You have a show that has two great halves that only rarely intersect the Jimmy half and the Mike half. How hard is that construction and how much of a challenge is it for you guys that Saul in Breaking Bad doesn't know Gus Fring at all? Does that keep the characters separate by necessity or are you guys finding ways to work around it?
Gilligan: We have to abide by the history that was delineated in Breaking Bad and sometimes we don't want to. Sometimes we say to ourselves, "Oh, man! Why can't we have these two characters meet? Why can't we have them hang out?" We wish we could, but to break our rules, it'd be a terrible thing to do. The audience would immediately know we had broken them and they would call us out for it and they'd be right. They'd be right to be angry about it, to feel betrayed by it, so you have to stick to your own rules.

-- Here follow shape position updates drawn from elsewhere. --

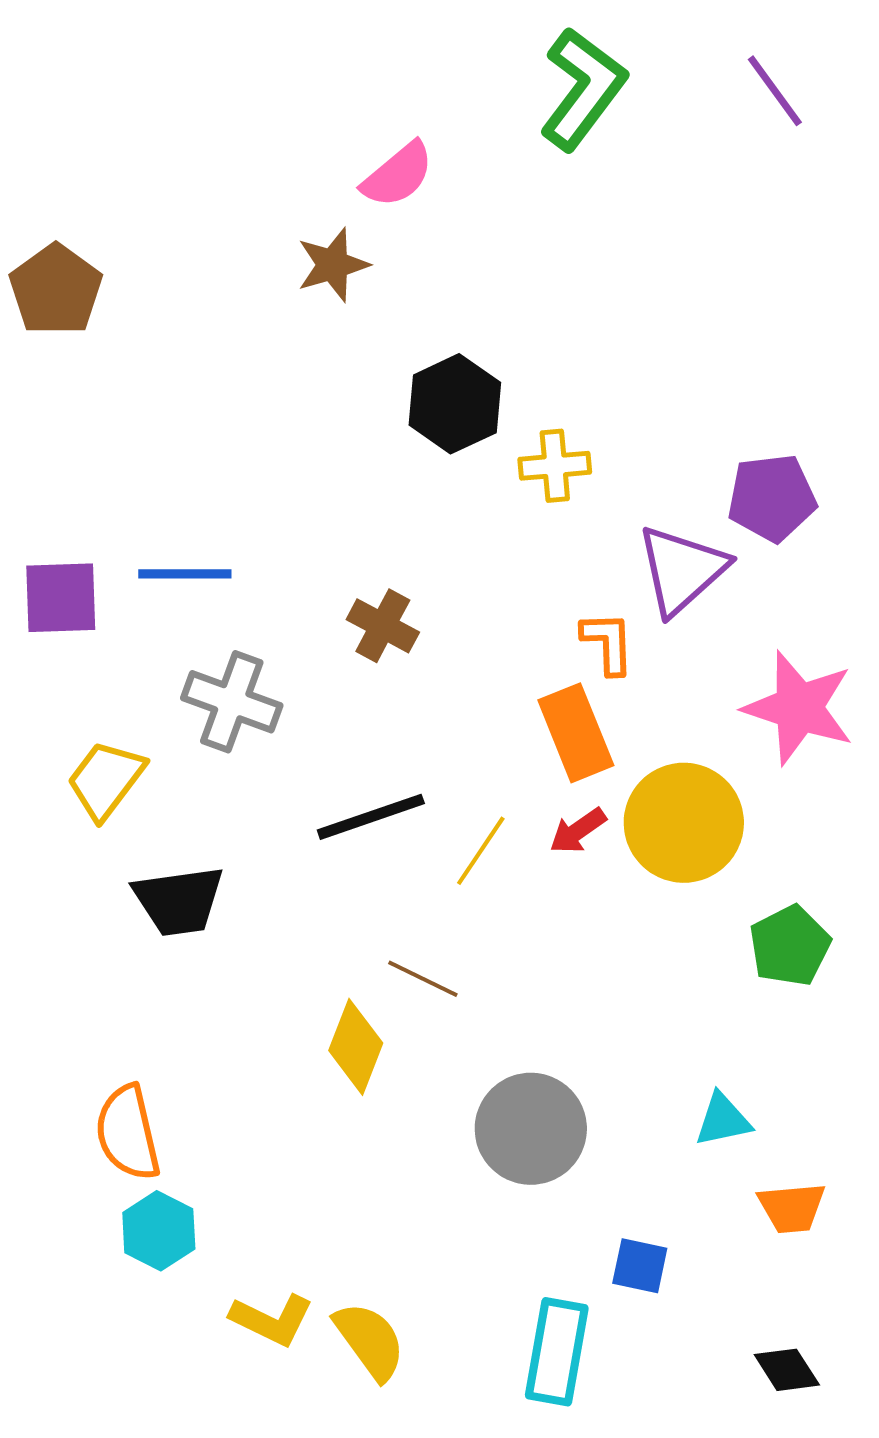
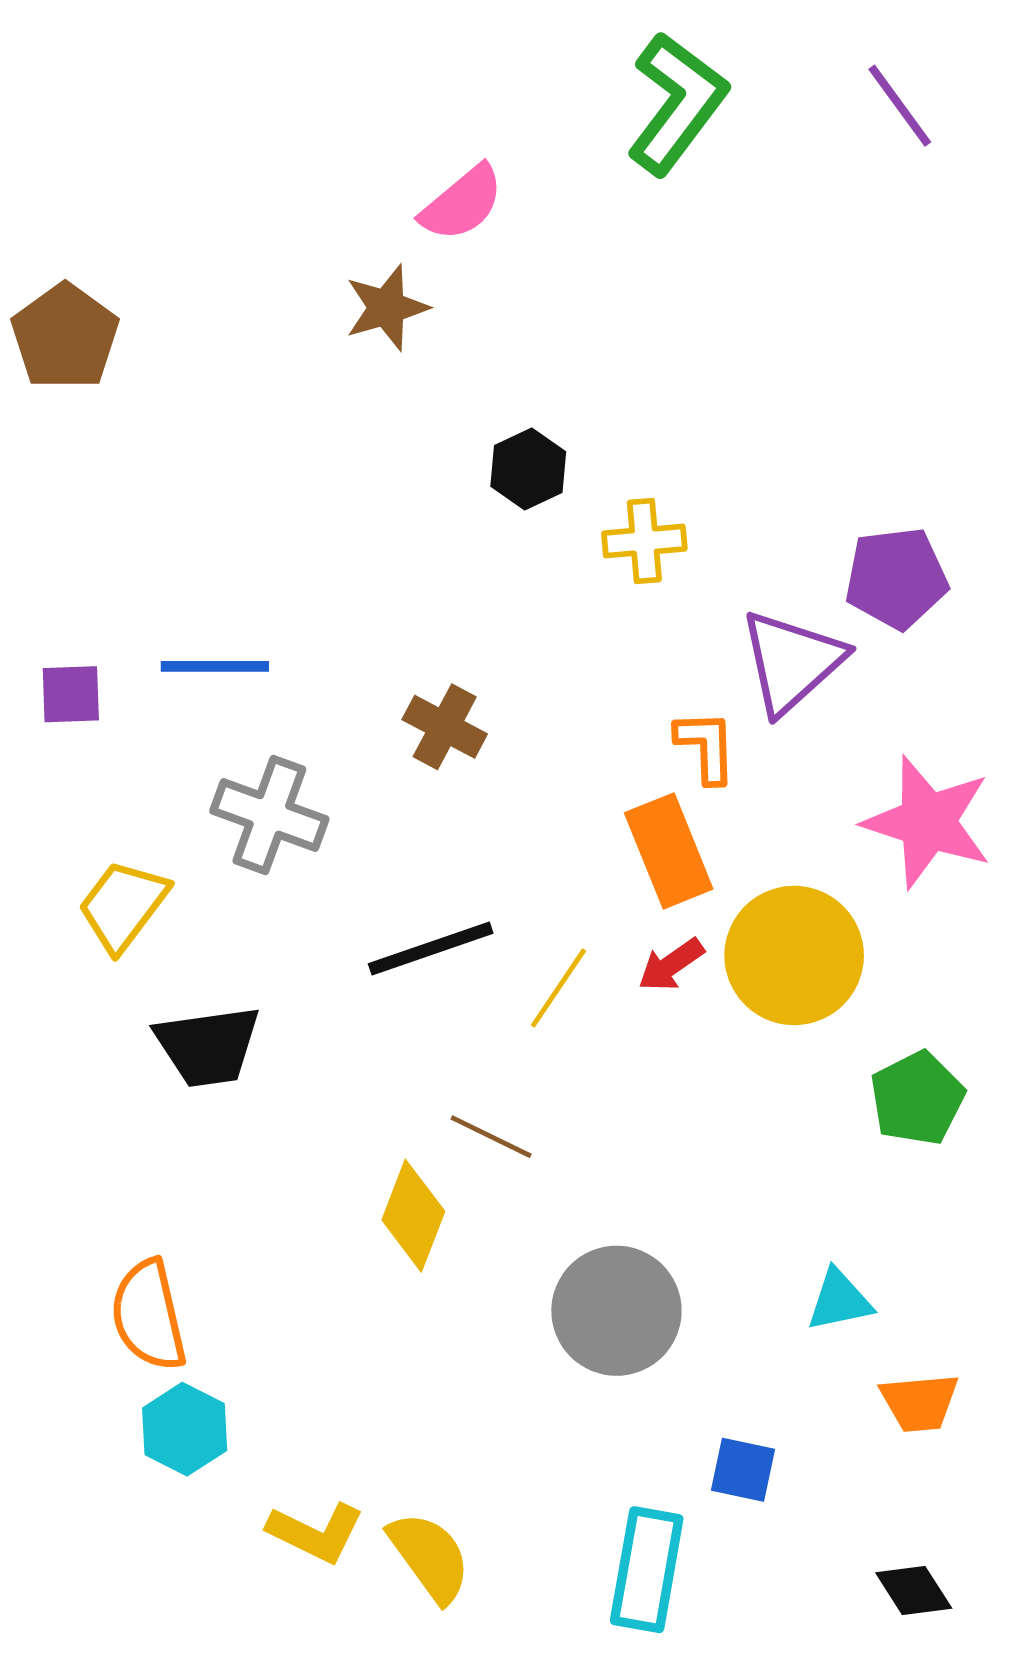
black hexagon: (455, 404) -> (528, 469), size x0.7
purple square: (61, 598) -> (71, 694), size x0.7

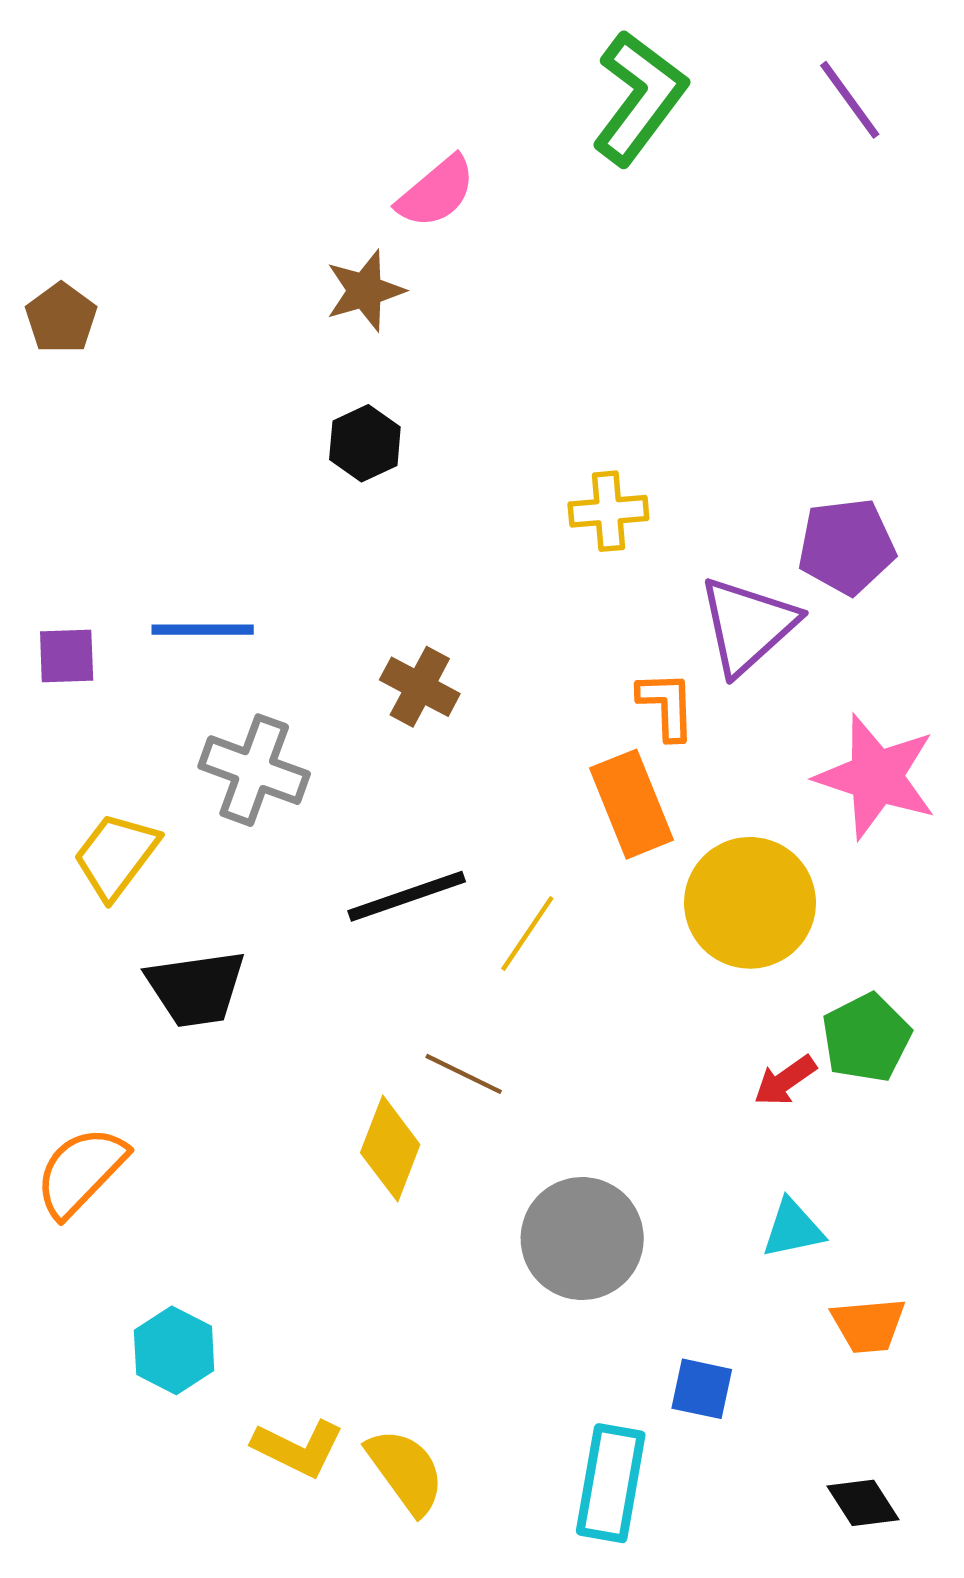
brown pentagon: (65, 337) -> (61, 318), size x0.7
black hexagon: (528, 469) -> (365, 443), moved
red arrow: (671, 965) -> (785, 1081), moved
orange semicircle: (149, 1315) -> (81, 1172), moved, turned 57

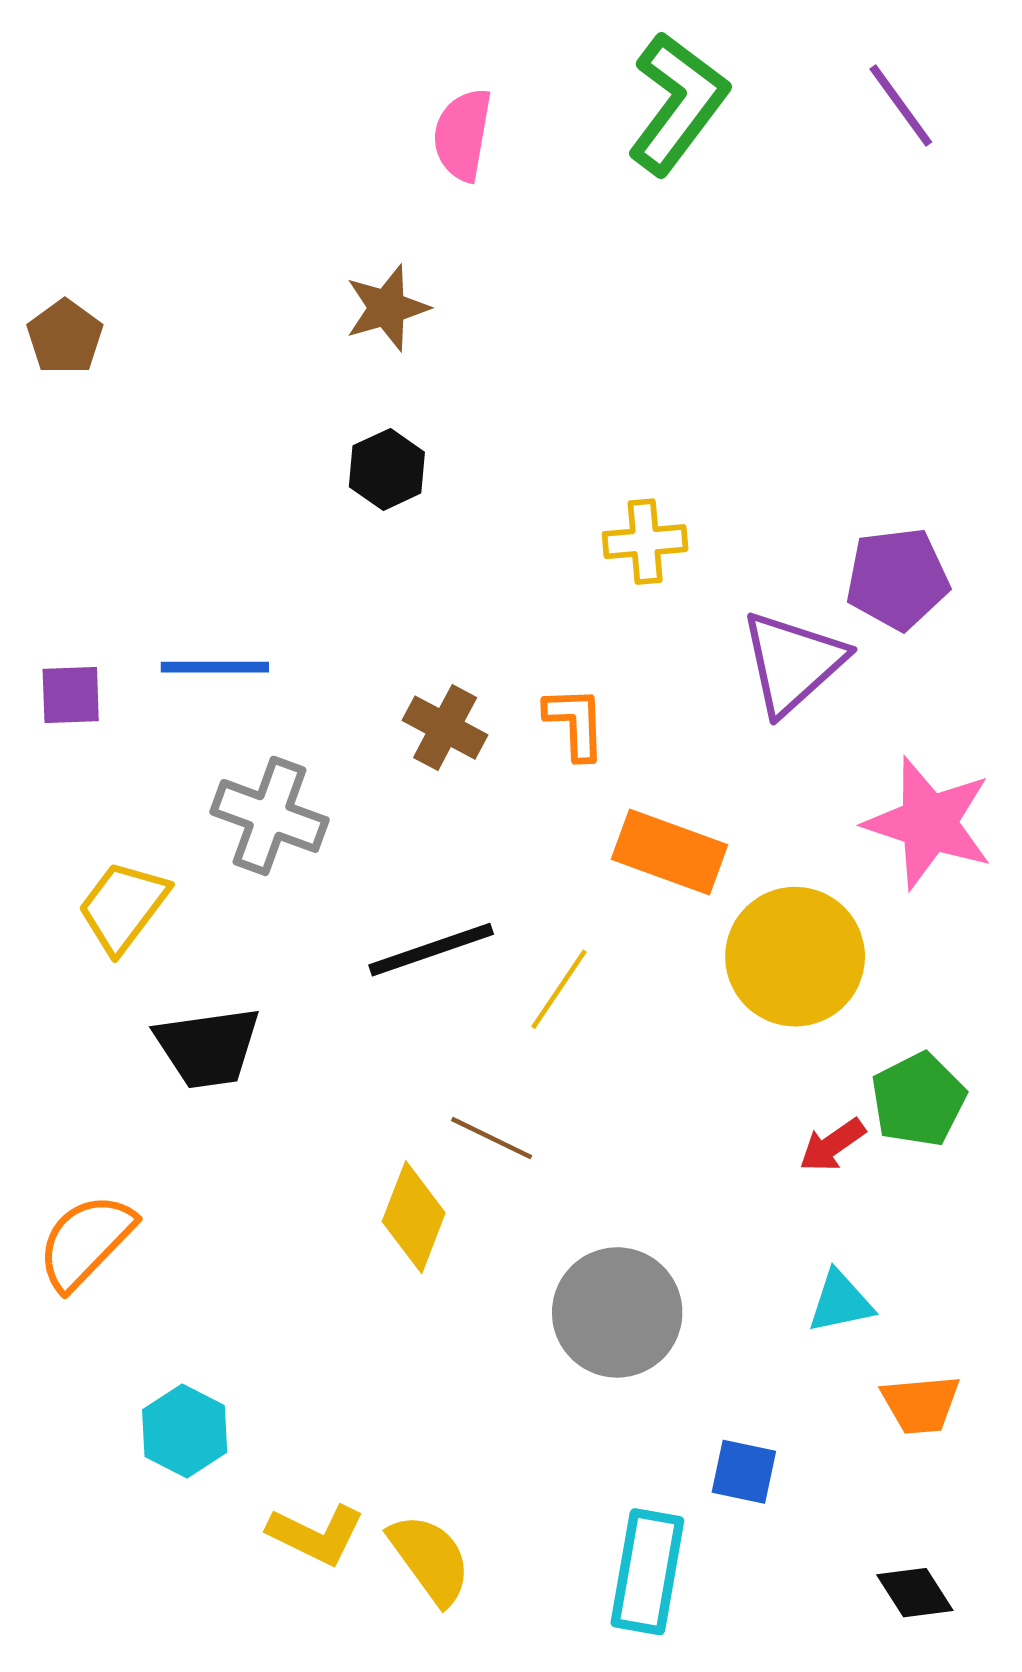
pink semicircle: (436, 192) -> (463, 135), moved, turned 140
orange L-shape: (667, 705) -> (575, 723), moved
orange rectangle: (632, 804) -> (669, 852), turned -48

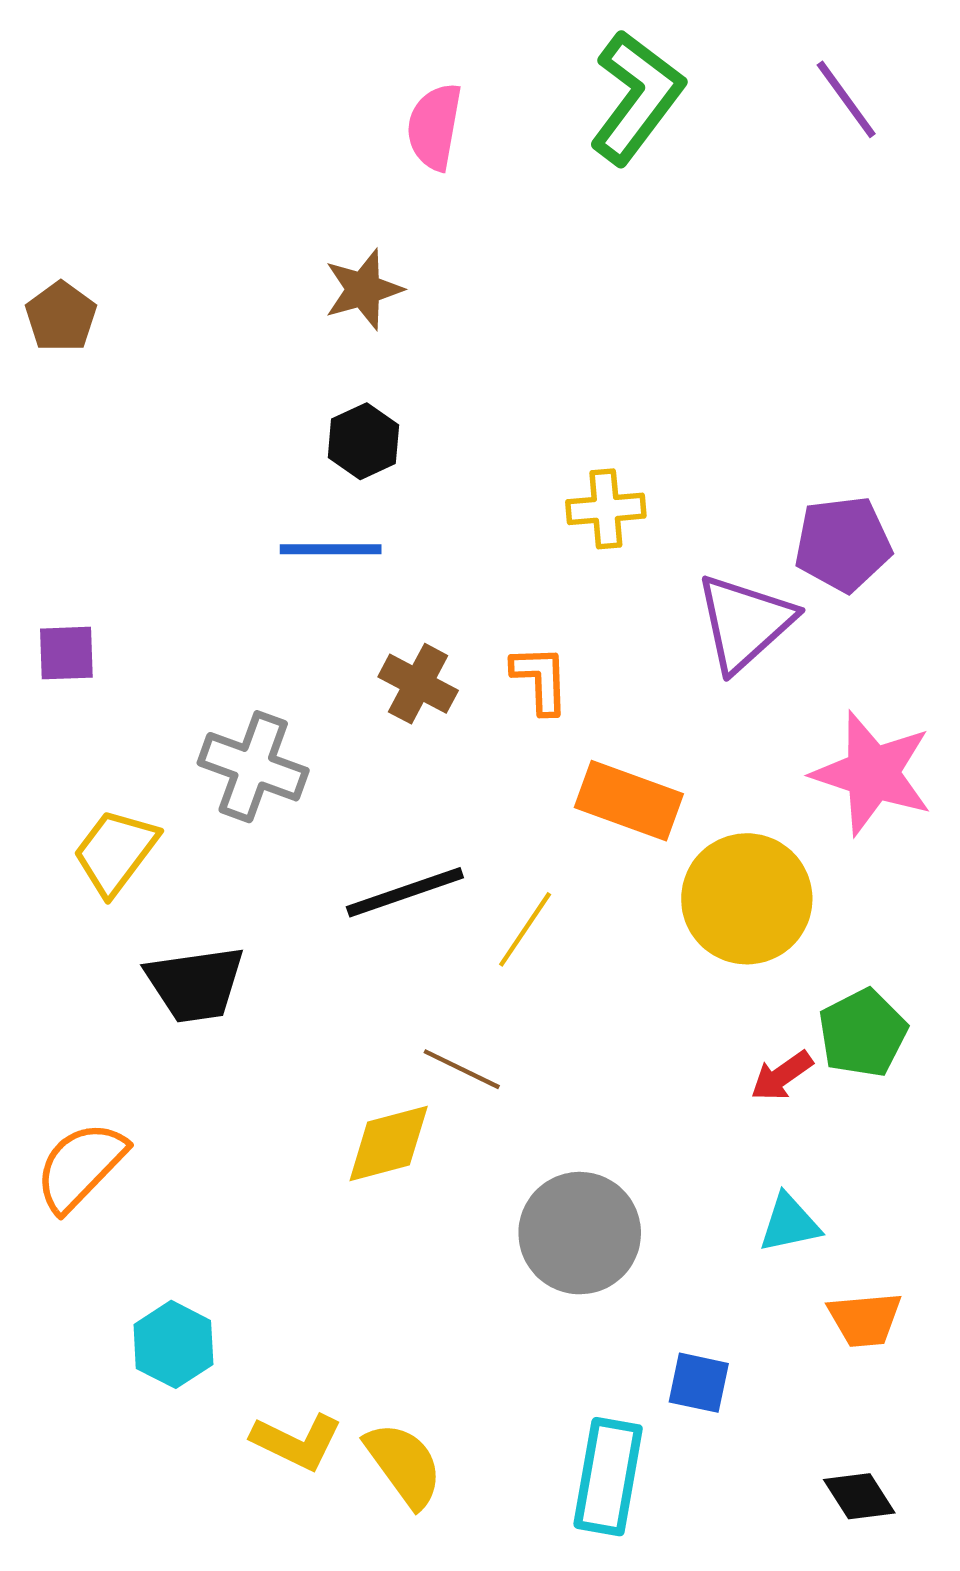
blue line: (215, 667) -> (331, 549), moved
yellow diamond: (414, 1217) -> (389, 1143), turned 54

It makes it hard sometimes with what you were just saying. We've got these two characters that we love seeing together. We've got Jimmy McGill and Mike Ehrmantraut and obviously they can spend time together and we know eventually they will, but the other thing we find is we often say to ourselves, "How can we get these two characters together? How can we have them spend more time together?" But as tempting as that is, we've reluctantly come to realize time and time again that that's the wrong question to be asking. The question is, "What do these two characters want at any given moment?" and very often what they want leads them in very different directions and takes them apart more than it brings them together and we have to abide by that. Again, we're being inauthentic if we don't. We have to let them set their own course and follow their own road map. Every now and then it works out that they can come together and we jump at those opportunities and we take them whenever we can, but they have to be earned and they have to be arrived at organically. If they're not, we may get some short-term pleasure, but in the long run we'll feel kind of dirty for having taken it.
Gould: The truth is that Mike doesn't particularly love Jimmy McGill. Mike is gonna call Jimmy if Mike has a Jimmy-sized problem. Jimmy's much more intrigued by Mike than the other way around. A lot of the time the question is, "Why is Mike gonna participate in this or that?" These two guys do have an ongoing favor trade where each one has done a favor for the other. Right now, that's as far as the relationship goes. It's painful, because I have to say that there's nothing I like better than getting Bob and Jonathan together in a scene, because they are just magical together.
I do remember there was a season of Breaking Bad where I had a similar feeling about Walt and Jesse. There were some times on Breaking Bad where there was really no reason for Walt and Jesse to be together. They weren't in business together, like when Jesse was cooking by himself or there were a few other circumstances. I remember all of us in the writers room feeling very frustrated because we just love these two characters together, but sometimes you have to go where the story takes you.